The “Great Resignation” and the related competition for talent have become a pain point for the audit committee. While ensuring that the finance organization, internal audit, and the external auditor are appropriately staffed and trained is always top of mind, turnover and skills gaps can be particularly concerning when it comes to financial reporting risk and controls.
Audit committee members we’ve spoken to shared concerns about potential and realized control deficiencies due to such turnover, requiring probing conversations with chief financial officers, chief audit executives, and chief information security officers to diagnose the problems and set a path to shore up processes and controls. These conversations often center on new employees in control-owner roles or unfilled vacancies and the challenge of finding temporary staff or thirdparty solutions to handle such critical functions. The overarching challenge is to address key talent gaps before they evolve into a financial reporting deficiency or material weakness to be disclosed.
In practice, companies tend to be reactive, not proactive, when it comes to hiring for positions related to internal control over financial reporting (ICFR). An analysis of more than 24 million job postings over the seven-year period 2010 to 2017 by faculty at Indiana University’s Kelley School of Business found “that a firm’s response to an internal control weakness is concentrated in the period immediately following the disclosure.” Moreover, they found that “internal control weaknesses change a firm’s demand for financial skills outside of corporate accounting and extend to other employees, possibly those that interact with the accounting information system or whose roles interact with a firm’s controls over financial reporting.”1
Of course, in this constantly shifting financial reporting risk environment, companies are always rowing against the current when it comes to talent. According to Audit Analytics, “accounting personnel resources” was the top internal control issue cited in adverse ICFR management reports in fiscal year 2020, followed by segregation of duties related to personnel within an organization. This has been the case for the vast majority of ICFR management reports over the last five years.2
“These organizations have to be creative in filling gaps,” said one audit committee member, stressing that the new work environment has required companies to re-establish a sense of community that inspires, attracts, and retains leaders and staff.

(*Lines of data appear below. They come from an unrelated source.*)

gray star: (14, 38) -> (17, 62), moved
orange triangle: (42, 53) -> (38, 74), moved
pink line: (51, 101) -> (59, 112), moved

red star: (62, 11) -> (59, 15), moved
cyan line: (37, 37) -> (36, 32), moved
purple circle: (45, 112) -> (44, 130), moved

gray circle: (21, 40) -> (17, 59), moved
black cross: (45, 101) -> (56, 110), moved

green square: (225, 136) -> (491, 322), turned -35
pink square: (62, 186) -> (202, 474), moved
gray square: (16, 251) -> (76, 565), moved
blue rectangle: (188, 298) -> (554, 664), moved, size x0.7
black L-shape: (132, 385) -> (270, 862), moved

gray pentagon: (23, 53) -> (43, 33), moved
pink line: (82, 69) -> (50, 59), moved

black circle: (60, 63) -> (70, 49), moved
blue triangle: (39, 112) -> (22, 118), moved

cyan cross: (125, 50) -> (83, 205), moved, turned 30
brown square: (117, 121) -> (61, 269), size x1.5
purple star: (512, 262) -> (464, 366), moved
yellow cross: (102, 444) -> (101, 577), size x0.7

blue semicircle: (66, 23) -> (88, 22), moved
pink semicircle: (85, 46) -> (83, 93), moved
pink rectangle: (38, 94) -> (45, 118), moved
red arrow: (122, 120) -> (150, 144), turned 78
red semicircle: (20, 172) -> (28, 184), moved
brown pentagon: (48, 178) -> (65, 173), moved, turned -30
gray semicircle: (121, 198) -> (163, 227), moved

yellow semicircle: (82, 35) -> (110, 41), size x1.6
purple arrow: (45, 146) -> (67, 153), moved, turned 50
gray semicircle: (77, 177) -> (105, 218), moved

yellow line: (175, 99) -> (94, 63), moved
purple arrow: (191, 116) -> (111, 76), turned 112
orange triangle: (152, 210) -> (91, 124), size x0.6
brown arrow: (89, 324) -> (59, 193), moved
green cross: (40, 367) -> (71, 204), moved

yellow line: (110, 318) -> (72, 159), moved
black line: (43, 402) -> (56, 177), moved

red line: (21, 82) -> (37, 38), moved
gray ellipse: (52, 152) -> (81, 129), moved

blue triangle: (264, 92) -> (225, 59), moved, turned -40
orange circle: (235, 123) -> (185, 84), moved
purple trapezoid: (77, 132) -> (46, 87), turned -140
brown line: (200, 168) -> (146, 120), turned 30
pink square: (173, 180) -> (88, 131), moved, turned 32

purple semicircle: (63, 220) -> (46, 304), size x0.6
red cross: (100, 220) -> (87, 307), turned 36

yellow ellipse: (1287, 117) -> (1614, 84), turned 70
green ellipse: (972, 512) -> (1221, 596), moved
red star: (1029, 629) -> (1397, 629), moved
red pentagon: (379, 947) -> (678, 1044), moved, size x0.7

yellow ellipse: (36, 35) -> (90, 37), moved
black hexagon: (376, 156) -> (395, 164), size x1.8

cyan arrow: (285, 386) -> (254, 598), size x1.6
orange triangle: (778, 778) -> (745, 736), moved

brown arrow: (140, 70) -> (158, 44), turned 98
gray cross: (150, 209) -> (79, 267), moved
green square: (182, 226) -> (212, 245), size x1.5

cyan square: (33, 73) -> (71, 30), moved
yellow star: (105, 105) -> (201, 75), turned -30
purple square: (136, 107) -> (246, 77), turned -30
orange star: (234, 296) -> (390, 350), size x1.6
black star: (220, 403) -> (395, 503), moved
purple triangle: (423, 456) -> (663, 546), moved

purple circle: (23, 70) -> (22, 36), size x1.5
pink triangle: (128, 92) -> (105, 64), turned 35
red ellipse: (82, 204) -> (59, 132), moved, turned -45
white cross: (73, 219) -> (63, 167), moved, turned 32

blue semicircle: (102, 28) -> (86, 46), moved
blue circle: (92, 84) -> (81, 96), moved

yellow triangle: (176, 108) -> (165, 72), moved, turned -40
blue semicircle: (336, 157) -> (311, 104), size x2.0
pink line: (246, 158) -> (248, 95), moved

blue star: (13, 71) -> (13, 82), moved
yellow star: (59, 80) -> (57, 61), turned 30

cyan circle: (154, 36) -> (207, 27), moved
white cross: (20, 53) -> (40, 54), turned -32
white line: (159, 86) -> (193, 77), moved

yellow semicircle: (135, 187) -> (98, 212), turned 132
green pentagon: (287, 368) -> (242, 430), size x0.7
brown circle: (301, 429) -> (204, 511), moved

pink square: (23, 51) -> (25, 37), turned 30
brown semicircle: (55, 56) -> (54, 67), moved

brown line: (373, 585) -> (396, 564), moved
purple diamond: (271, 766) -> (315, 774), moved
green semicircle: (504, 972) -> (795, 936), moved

Both the finance organization and internal audit have been significantly impacted by the shifting risk environment, requiring those department leaders to assess whether their staffing and coverage plans are appropriate for the future. “We need to be looking to the future to assess whether there will be a change in skill sets relative to the service we provide,” said one chief audit executive.
While short-term solutions and quick fixes are hard to come by, talent-related inquiry can help the audit committee better understand the strategy and the progress being made. “It is not just the turnover of staff but ‘which staff?’ and how you are ensuring that your highest financial reporting control and risk oversight areas have stability and are protected from too much turnover,” said another audit committee member.
A version of this article originally appeared in the NACD BoardTalk blog.
Footnotes
1 Janet Gao et al., “Internal Control Weaknesses and the Demand for Financial Skills: Evidence from U.S. Job Postings,” Working Paper, February 20, 2020, accessed at SSRN.
2 SOX 404 Disclosures: A Seventeen-Year Review, Audit Analytics, October 2021.